In St. Louis Park, Minnesota, a patient was submitted 
at Park Nicollet Methodist Hospital to have one of his kidneys 
removed because it had a tumor believed to be cancerous.
Instead, doctors removed the healthy one. 

"The discovery that this was the wrong kidney was made the 
next day when the pathologist examined the material 
and found no evidence of any malignancy," said Samuel Carlson,
M.D. and Park Nicollet Chief Medical Officer.
The potentially cancerous kidney remained intact and functioning.
For privacy and family's request, no details about the patient
were released. 

 9)Wide-Awake Surgery led to his suicide:



A West Virginia man's family claims inadequate anesthetic 
during surgery allowed him to feel every slice of
the surgeon's scalpel - a trauma they believe led him to take
his own life two weeks later. 

Sherman Sizemore was admitted to Raleigh General Hospital in Beckley,
W.Va., Jan. 19, 2006 for exploratory surgery to determine 
the cause of his abdominal pain.

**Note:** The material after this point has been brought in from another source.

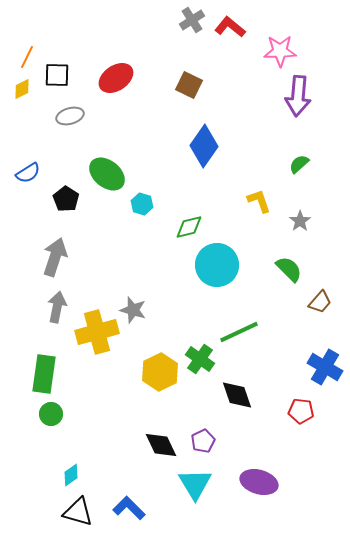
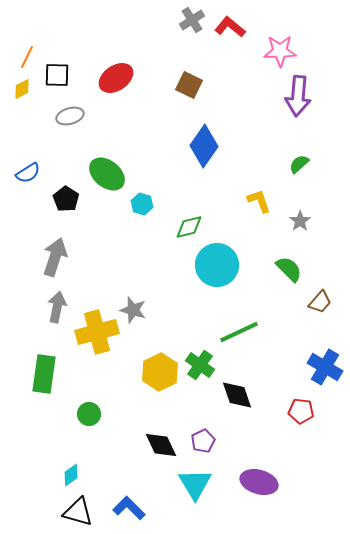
green cross at (200, 359): moved 6 px down
green circle at (51, 414): moved 38 px right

But during the operation,
he reportedly experienced a phenomenon known as anesthetic awareness
-- a state in which a surgical patient is able to feel pain,
pressure or discomfort during an operation, 
but is unable to move or communicate with doctors. 

According to the complaint, anesthesiologists administered 
the drugs to numb the patient, but they failed to give him 
the general anesthetic that would render him unconscious 
until 16 minutes after surgeons first cut into his abdomen.
Family members say the 73-year-old Baptist minister was driven
to kill himself by the traumatic experience of being awake 
during surgery but unable to move or cry out in pain. 

 10)  Not so funny: wrong artery bypassed: 


Two months after a double bypass heart operation that was 
supposed to save his life, comedian and former Saturday 
Night Live cast member Dana Carvey got some disheartening news:
the cardiac surgeon had by passed the wrong artery. It took 
another emergency operation to clear the blockage that was 
threatening to kill the 45-year-old funnyman and father of 
two young kids. Responding to a $7.5 million lawsuit
Carvey brought against him, the surgeon said he'd made 
an honest mistake because Carvey's artery was unusually situated 
in his heart. But Carvey didn't see it that way: "It's like 
removing the wrong kidney. It's that big a mistake," 
the entertainer told People magazine.